I brushed my fingers across the inscrutable buttons on the control panel. I glanced at Floyd, who was giving me a sidelong stare, as if I would be impressed by a menacing look. He’d obviously concluded I had completely lost my marbles. I smiled at him, then looked up toward the top of the cabin, where I had been addressing Pegasus before.
“Aren’t you alive?” I asked Pegasus.
“For some definition of alive, yes.”
Alive. And a Quaker. What if a tractor were to say, “I shall not plow.” Or more to the point, a gun to say, “I shall not kill.”
And the thing of it was, Pegasus was more decent than many people I knew in life. A world with Mr. Neville in it was a much grimmer place than what this almost-too-human machine made life feel like.
What did it mean for the computational rocket to be, well, a conscientious objector? Quakers refused to bear arms in the name of God. Pegasus refused to kill in name of decency.

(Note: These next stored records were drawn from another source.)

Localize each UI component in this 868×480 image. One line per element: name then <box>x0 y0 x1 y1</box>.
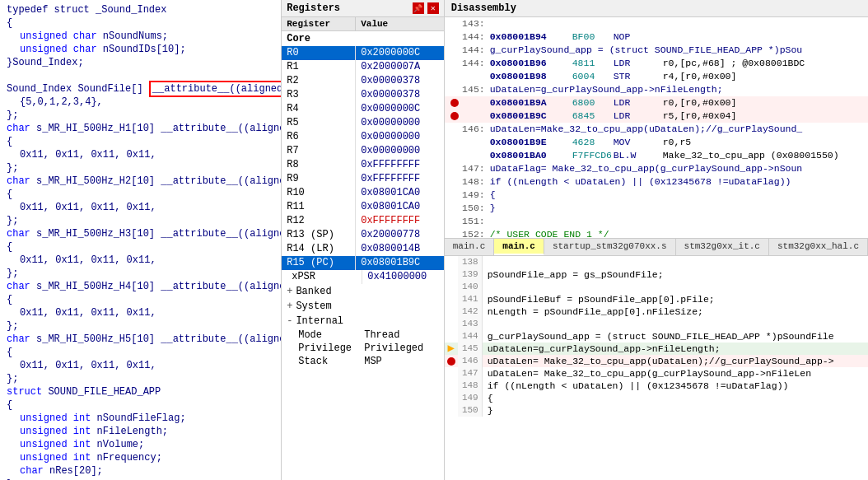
disasm-text <box>490 17 865 30</box>
reg-val-r5: 0x00000000 <box>356 116 443 130</box>
register-row-r10[interactable]: R10 0x08001CA0 <box>282 186 443 200</box>
register-row-r0[interactable]: R0 0x2000000C <box>282 46 443 60</box>
stack-val: MSP <box>364 356 382 367</box>
disasm-text: Make_32_to_cpu_app (0x08001550) <box>663 149 865 162</box>
register-row-r4[interactable]: R4 0x0000000C <box>282 102 443 116</box>
disasm-marker-red <box>448 96 461 110</box>
disasm-marker <box>448 17 461 30</box>
mode-val: Thread <box>364 329 399 341</box>
registers-title: Registers <box>287 2 340 14</box>
disasm-instr: MOV <box>614 136 663 149</box>
line-marker <box>445 268 458 281</box>
bottom-code-line-red: 146 uDataLen= Make_32_to_cpu_app(uDataLe… <box>445 355 868 367</box>
banked-expand[interactable]: + Banked <box>282 284 443 299</box>
register-row-r9[interactable]: R9 0xFFFFFFFF <box>282 172 443 186</box>
code-text: uDataLen= Make_32_to_cpu_app(uDataLen);/… <box>483 355 834 367</box>
disasm-marker <box>448 44 461 57</box>
source-panel: typedef struct _Sound_Index { unsigned c… <box>0 0 282 480</box>
core-section-header: Core <box>282 31 443 46</box>
disassembly-title: Disassembly <box>451 2 516 14</box>
register-row-r2[interactable]: R2 0x00000378 <box>282 74 443 88</box>
reg-val-r2: 0x00000378 <box>356 74 443 88</box>
tab-startup[interactable]: startup_stm32g070xx.s <box>544 239 676 255</box>
disasm-linenum <box>461 70 490 83</box>
internal-expand[interactable]: - Internal <box>282 314 443 329</box>
code-line: { <box>0 188 281 201</box>
disasm-row: 0x08001B9C 6845 LDR r5,[r0,#0x04] <box>445 110 868 123</box>
disasm-linenum: 144: <box>461 30 490 44</box>
pin-icon[interactable]: 📌 <box>413 2 424 14</box>
bottom-code-line: 150 } <box>445 404 868 417</box>
disasm-marker <box>448 83 461 96</box>
code-line: 0x11, 0x11, 0x11, 0x11, <box>0 201 281 214</box>
reg-val-r6: 0x00000000 <box>356 130 443 144</box>
disasm-row: 147: uDataFlag= Make_32_to_cpu_app(g_cur… <box>445 162 868 175</box>
register-row-r11[interactable]: R11 0x08001CA0 <box>282 200 443 214</box>
reg-name-lr: R14 (LR) <box>282 242 356 256</box>
disasm-text: /* USER CODE END 1 */ <box>490 228 865 238</box>
code-line: char s_MR_HI_500Hz_H4[10] __attribute__(… <box>0 280 281 293</box>
disasm-row: 151: <box>445 215 868 228</box>
disasm-linenum: 143: <box>461 17 490 30</box>
tab-hal[interactable]: stm32g0xx_hal.c <box>769 239 868 255</box>
internal-row-stack: Stack MSP <box>282 355 443 368</box>
line-marker <box>445 392 458 404</box>
line-num: 144 <box>458 330 483 343</box>
source-scroll[interactable]: typedef struct _Sound_Index { unsigned c… <box>0 0 281 480</box>
disasm-text: g_curPlaySound_app = (struct SOUND_FILE_… <box>490 44 865 57</box>
disasm-addr: 0x08001BA0 <box>490 149 572 162</box>
bottom-code-scroll[interactable]: 138 139 pSoundFile_app = gs_pSoundFile; … <box>445 256 868 480</box>
code-line: typedef struct _Sound_Index <box>0 3 281 16</box>
register-row-lr[interactable]: R14 (LR) 0x0800014B <box>282 242 443 256</box>
disasm-text: if ((nLength < uDataLen) || (0x12345678 … <box>490 175 865 189</box>
disasm-marker <box>448 70 461 83</box>
registers-scroll[interactable]: Core R0 0x2000000C R1 0x2000007A R2 0x00… <box>282 31 443 480</box>
reg-name-r0: R0 <box>282 46 356 60</box>
disasm-linenum <box>461 96 490 110</box>
reg-name-r2: R2 <box>282 74 356 88</box>
code-line: { <box>0 398 281 412</box>
reg-val-r10: 0x08001CA0 <box>356 186 443 200</box>
line-marker <box>445 318 458 330</box>
line-num: 150 <box>458 404 483 417</box>
disasm-linenum: 144: <box>461 57 490 70</box>
disasm-marker <box>448 228 461 238</box>
register-row-r5[interactable]: R5 0x00000000 <box>282 116 443 130</box>
code-line: char s_MR_HI_500Hz_H2[10] __attribute__(… <box>0 175 281 188</box>
disasm-instr: STR <box>614 70 663 83</box>
disasm-row: 149: { <box>445 189 868 202</box>
register-row-r7[interactable]: R7 0x00000000 <box>282 144 443 158</box>
disassembly-scroll[interactable]: 143: 144: 0x08001B94 BF00 NOP 144: g_cur… <box>445 17 868 238</box>
disasm-row: 146: uDataLen=Make_32_to_cpu_app(uDataLe… <box>445 123 868 136</box>
disasm-row: 148: if ((nLength < uDataLen) || (0x1234… <box>445 175 868 189</box>
red-marker <box>445 355 458 367</box>
register-row-xpsr[interactable]: xPSR 0x41000000 <box>282 270 443 284</box>
tab-main-c-2[interactable]: main.c <box>494 239 544 255</box>
disasm-linenum: 145: <box>461 83 490 96</box>
banked-label: Banked <box>296 286 331 297</box>
tab-it[interactable]: stm32g0xx_it.c <box>676 239 769 255</box>
line-marker <box>445 404 458 417</box>
disasm-text: uDataLen=Make_32_to_cpu_app(uDataLen);//… <box>490 123 865 136</box>
reg-name-r6: R6 <box>282 130 356 144</box>
reg-name-r5: R5 <box>282 116 356 130</box>
register-row-r3[interactable]: R3 0x00000378 <box>282 88 443 102</box>
reg-val-r8: 0xFFFFFFFF <box>356 158 443 172</box>
register-row-r8[interactable]: R8 0xFFFFFFFF <box>282 158 443 172</box>
close-icon[interactable]: ✕ <box>427 2 439 14</box>
disasm-marker <box>448 162 461 175</box>
register-row-sp[interactable]: R13 (SP) 0x20000778 <box>282 228 443 242</box>
code-text: uDataLen=g_curPlaySound_app->nFileLength… <box>483 343 721 355</box>
register-row-pc[interactable]: R15 (PC) 0x08001B9C <box>282 256 443 270</box>
disasm-marker <box>448 30 461 44</box>
disasm-marker-red-arrow <box>448 110 461 123</box>
register-row-r6[interactable]: R6 0x00000000 <box>282 130 443 144</box>
register-row-r12[interactable]: R12 0xFFFFFFFF <box>282 214 443 228</box>
register-row-r1[interactable]: R1 0x2000007A <box>282 60 443 74</box>
disasm-text: r0,r5 <box>663 136 865 149</box>
tab-main-c-1[interactable]: main.c <box>445 239 495 255</box>
system-expand[interactable]: + System <box>282 299 443 314</box>
code-line: 0x11, 0x11, 0x11, 0x11, <box>0 306 281 319</box>
reg-name-r1: R1 <box>282 60 356 74</box>
code-line: 0x11, 0x11, 0x11, 0x11, <box>0 148 281 161</box>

My fantasy about paying Floyd back in kind for his violence seemed terribly petty in that moment. Surely I could be as good as mere machine. Except there was nothing ‘mere’ about Pegasus. I felt like I should have more to say to my mechanical visitor, but for the life of me I couldn’t think what.
“I suggest we postpone this discussion in favor of more immediate action,” said Pegasus. “There are three vehicles approaching the Bellamy house.”
“Oh, crap,” I said. “The Kansas City mob is here.”
At that news, Floyd looked like he was sweating a little harder, but he didn’t have anything more to say.